Comment préparer rapidement des échantillons de suspension de cellules nerveuses de rat ou de souris de haute qualité ?

Les neurones (également appelés neurones ou cellules nerveuses) sont les unités fondamentales du cerveau et du système nerveux, l'isolement et la culture de neurones in vitro se sont révélés être une approche très puissante pour aborder le processus

Les cultures de neurones primaires sont de puissants systèmes modèles utilisés pour étudier la morphologie et la différenciation des neurones, la fonction synaptique et la libération de neurotransmetteurs, la neurotoxicité pendant le développement préclinique de médicaments et la modélisation de maladies. Comme les neurones ne se divisent pas et ne prolifèrent plus après la séparation, établir une méthode simple, reproductible et rentable pour isoler et cultiver les cellules nerveuses primaires ferait grandement progresser la recherche en neurosciences.
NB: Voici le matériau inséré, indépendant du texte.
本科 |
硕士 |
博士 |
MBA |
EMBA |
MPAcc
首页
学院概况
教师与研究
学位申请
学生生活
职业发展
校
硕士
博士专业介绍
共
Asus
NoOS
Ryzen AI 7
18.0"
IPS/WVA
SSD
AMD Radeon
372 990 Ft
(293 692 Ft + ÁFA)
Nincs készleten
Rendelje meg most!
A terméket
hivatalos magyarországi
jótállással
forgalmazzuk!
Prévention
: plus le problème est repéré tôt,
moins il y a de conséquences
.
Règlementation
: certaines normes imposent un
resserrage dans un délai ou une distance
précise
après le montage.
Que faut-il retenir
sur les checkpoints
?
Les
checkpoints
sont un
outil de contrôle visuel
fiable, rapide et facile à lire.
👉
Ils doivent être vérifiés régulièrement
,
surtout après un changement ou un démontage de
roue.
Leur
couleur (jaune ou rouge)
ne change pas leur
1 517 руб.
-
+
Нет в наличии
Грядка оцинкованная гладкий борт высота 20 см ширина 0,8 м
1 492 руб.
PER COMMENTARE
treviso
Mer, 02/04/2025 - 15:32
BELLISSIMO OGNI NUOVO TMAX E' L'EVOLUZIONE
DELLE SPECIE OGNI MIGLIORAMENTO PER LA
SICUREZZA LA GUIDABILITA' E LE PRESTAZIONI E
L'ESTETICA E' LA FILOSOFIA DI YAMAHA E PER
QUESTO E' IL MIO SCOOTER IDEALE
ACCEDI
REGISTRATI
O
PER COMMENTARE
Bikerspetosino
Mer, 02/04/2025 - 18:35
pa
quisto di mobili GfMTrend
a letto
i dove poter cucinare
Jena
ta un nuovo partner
Cependant, les neurones primaires sont très sensibles aux conditions d'isolement et à leur environnement de culture ou de croissance. Étant donné que les méthodes diffèrent d'un laboratoire à l'autre, les rendements cellulaires, la viabilité et les taux de maturation sont très variables et rendent difficile la comparaison des résultats et la répétition des expériences entre les laboratoires.

Alors, comment préparer rapidement des échantillons de suspension de cellules nerveuses de rat/souris de haute qualité ?

Comparativement aux souris nouveau-nées, la dissociation du cerveau de rat adulte est plus complexe, nécessitant une combinaison d'hydrolyse mécanique et enzymatique pour dégrader la matrice extracellulaire. En règle générale, l'élimination de la myéline nécessite une période d'incubation prolongée avec des enzymes de digestion, une désintégration mécanique sévère et/ou des étapes supplémentaires pour la purification de la myéline, ce qui compromet complètement la récupération et la viabilité des suspensions cellulaires primaires.

Dans ce protocole, nous décrivons une méthode pour isoler les cellules neurales de souris à l'aide d'une formulation d'enzymes de digestion tissulaire douce. Les instruments expérimentaux détaillés, les matériaux et la procédure expérimentale sont répertoriés comme suit.

Instruments et matériaux expérimentaux

Dissociateur de suspension à cellule unique RWD DSC-400 ;

RWD HJ-400 Veste chauffante ;

RWD DHABE-5003 Kit de digestion enzymatique cérébrale adulte à haute activité (souris et rat) ;

RWD SCT-100 Tube de traitement des tissus ;

Filtre cellulaire 70μm;

RWD Animal instrument chirurgical;

Fournitures de culture cellulaire; Pipette.

Procédure expérimentale

Selon les instructions, mélanger l'enzyme MIX et l'activer avec un bain-marie à 37℃.

Les tissus cérébraux de rats adultes (P>7) ont été disséqués et stockés temporairement dans des boîtes de Pétri contenant du HBSS (Ca2+ et Mg2+). Les vaisseaux sanguins des tissus cérébraux ont été délicatement retirés autant que possible avec des pincettes

Mettez le tissu cérébral et l'enzyme MIX dans le tube de traitement des tissus et coupez le cerveau entier en 4 morceaux avec des ciseaux.

Inversez le tube de traitement des tissus vers le dissociateur de suspension à cellule unique, installez la veste chauffante et exécutez le programme M_ABrain_Heater_2.

Les échantillons de suspension cellulaire ont été filtrés avec un filtre cellulaire et centrifugés pendant 10 min à 300 x g à température ambiante.

6. Transférez la suspension cellulaire dans un tube à centrifuger de 15 ml, ajoutez le réactif de défragmentation, mélangez bien, posez la couche supérieure avec du PBS pré-refroidi et faites tourner à 3000 × g pendant 10 min à 4 ℃ avec accélération 5 et accélération 3. Le garder la couche inférieure de culots cellulaires, laver et recueillir.

7. Opération de crack rouge (facultatif).

8. Numération cellulaire et cytométrie en flux

Les cellules du tissu cérébral de souris adulte traitées par un appareil de dissociation de suspension à cellule unique RWD peuvent atteindre une viabilité cellulaire de 90 %, ce qui est un pourcentage idéal pour l'expérience en aval. RWD DHABE-5003 Le kit d'enzymolyse douce de tissu cérébral adulte de souris peut être utilisé pour le dissociateur de suspension cellulaire unique de tissu cérébral entier de rat ou de souris adulte (P> 7). Il peut également prendre en charge l'isolement de toutes les cellules neurales et non neurales dans le cerveau.